When a container program crashes unexpectedly, the Linux kernel captures the program's memory state at the moment of failure and saves it to a core file. Use gdb to analyze the core file and identify the root cause of the crash. This page covers how to enable core dumps for ACS pods, choose a storage method for core files, and access them after a crash.
How it works
In Linux, when a program terminates abnormally, the kernel records the state of the random access memory (RAM) allocated to that program and writes it to a file — a process called a core dump. The resulting file is called a core file.
The following figure shows the Linux signals that trigger a core dump. By default, signals whose action is Core generate core files. For details, see Core dump file.
Prerequisites
Before you begin, ensure that you have:
-
kubectl installed and a kubeconfig file configured for your ACS cluster. For details, see Obtain the kubeconfig file of a cluster and use kubectl to connect to the cluster.
-
(Optional) A NAS file system with a mount target, if you plan to store core files on NAS
-
(Optional) An OSS bucket, if you plan to store core files on OSS (Object Storage Service)
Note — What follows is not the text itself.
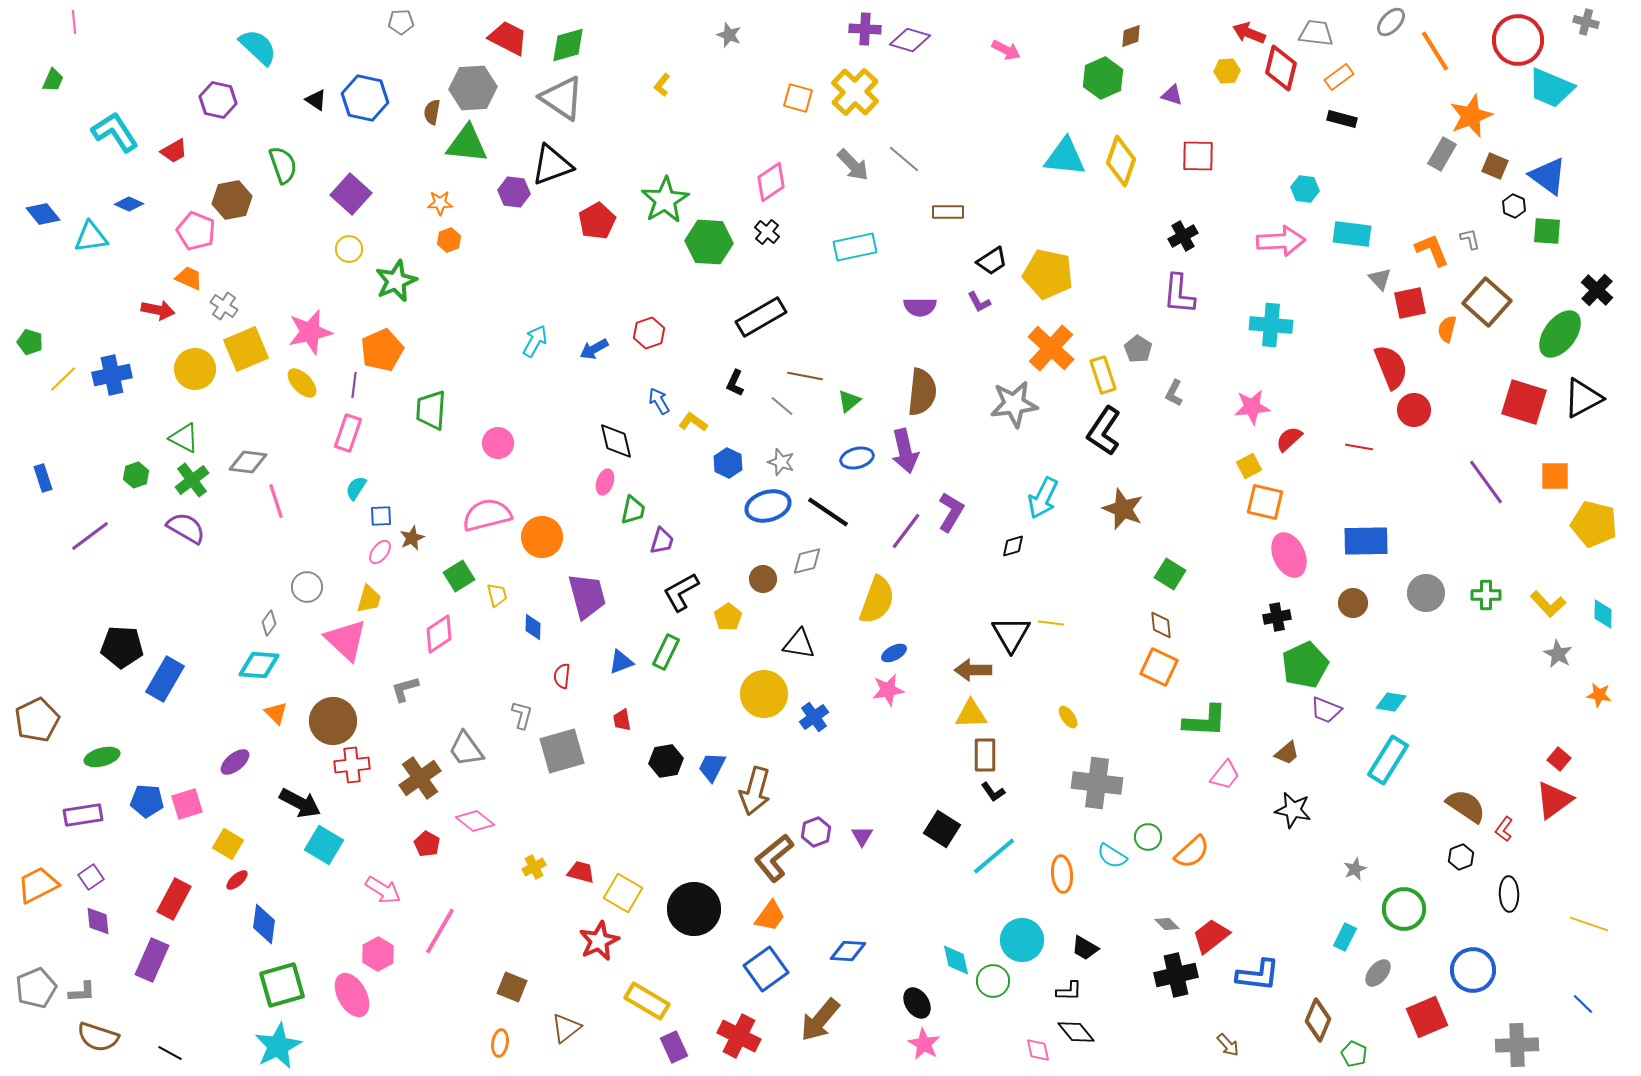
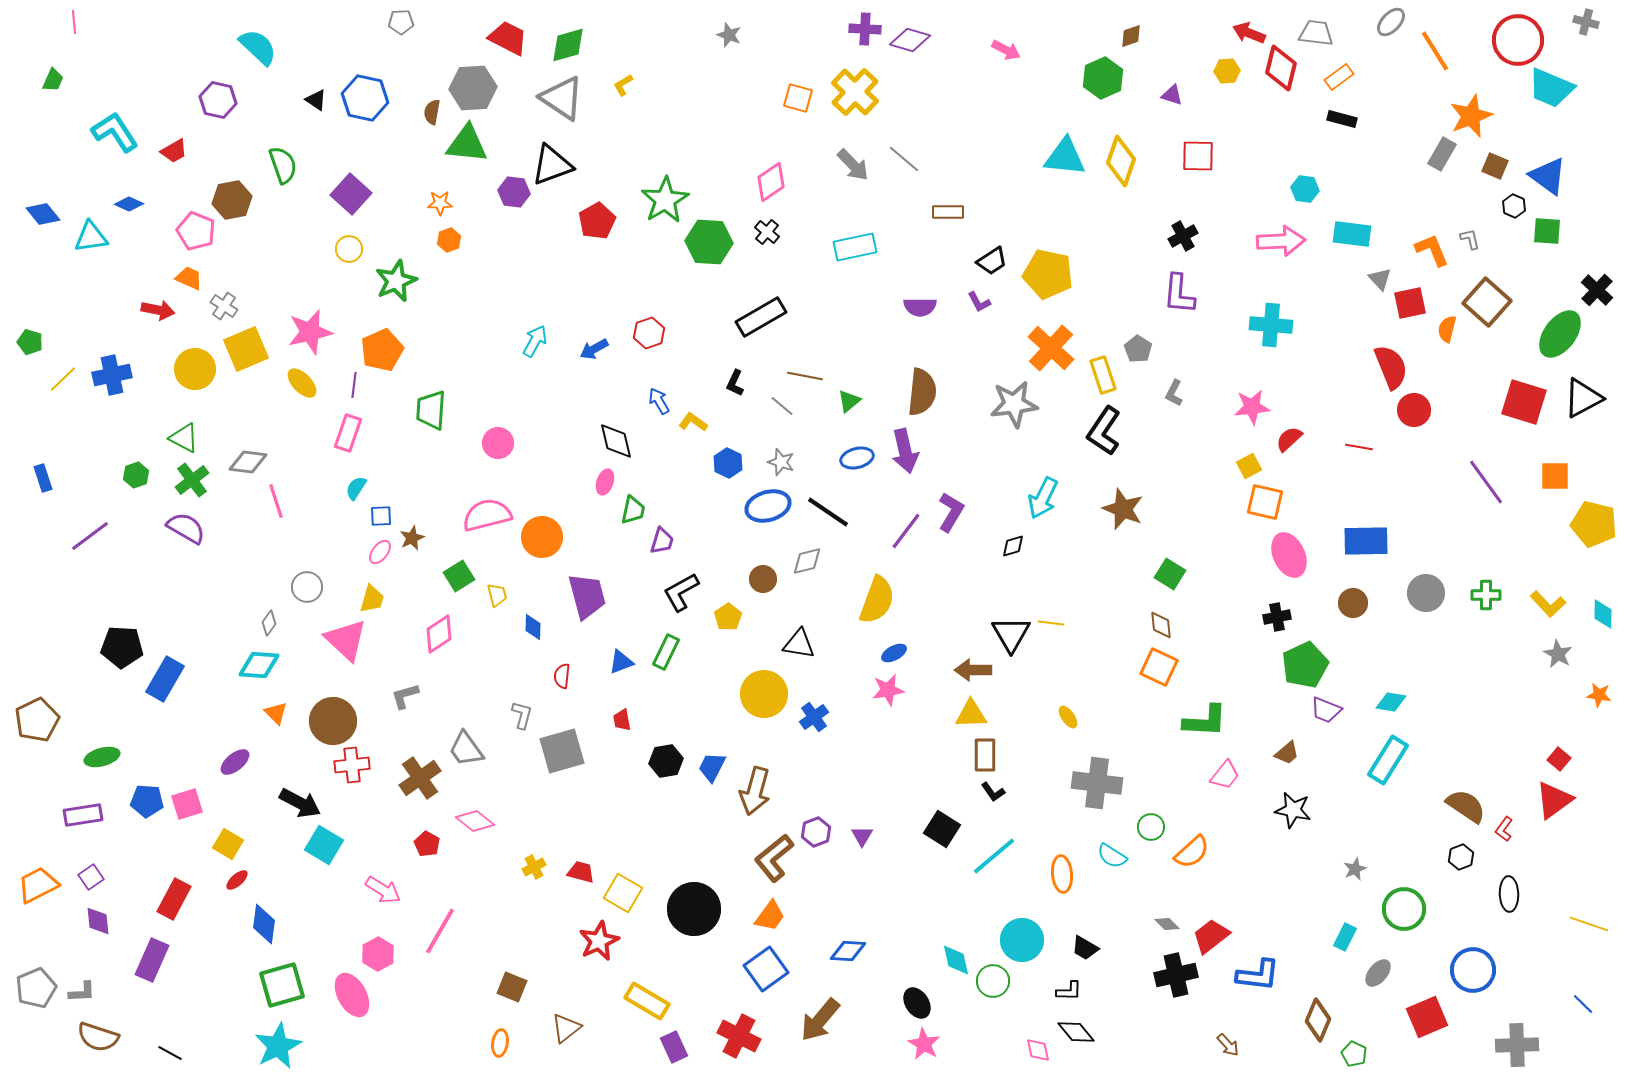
yellow L-shape at (662, 85): moved 39 px left; rotated 20 degrees clockwise
yellow trapezoid at (369, 599): moved 3 px right
gray L-shape at (405, 689): moved 7 px down
green circle at (1148, 837): moved 3 px right, 10 px up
You can also run the following kubectl commands in CloudShell without configuring a local kubeconfig file.
Enable core dumps
Core dumps are disabled by default for ACS pods. To enable them, add the alibabacloud.com/core-pattern annotation to your pod spec and set the path where core files are stored:
apiVersion: v1
kind: Pod
metadata:
annotations:
alibabacloud.com/core-pattern: "/data/dump-a/core-%E-%p-%t"
...
The path value also sets the core file naming pattern. The supported format specifiers are:
| Specifier | Description |
|---|---|
%E |
Path of the executable that crashed |
%p |
Process ID (PID) of the crashed process |
%t |
Timestamp of the crash |
For all supported specifiers, see Man page of core.
Choose a storage method
The storage method you choose determines how you access core files after a crash:
| Method | When to use | Persistence |
|---|---|---|
| NAS volume | Multiple pods across nodes need access to core files; production environments | Persistent, shared across pods |
| OSS volume | You prefer object storage; core files need to be retained long-term | Persistent, shared across pods |
| emptyDir + ephemeral container | Quick, one-time debugging of a single pod crash; no shared storage available | Lost when the pod is deleted |
Mount a remote shared volume (NAS or OSS) to keep core files intact and prevent the pod's rootfs layer from filling up, which would cause CrashLoopBackOff events.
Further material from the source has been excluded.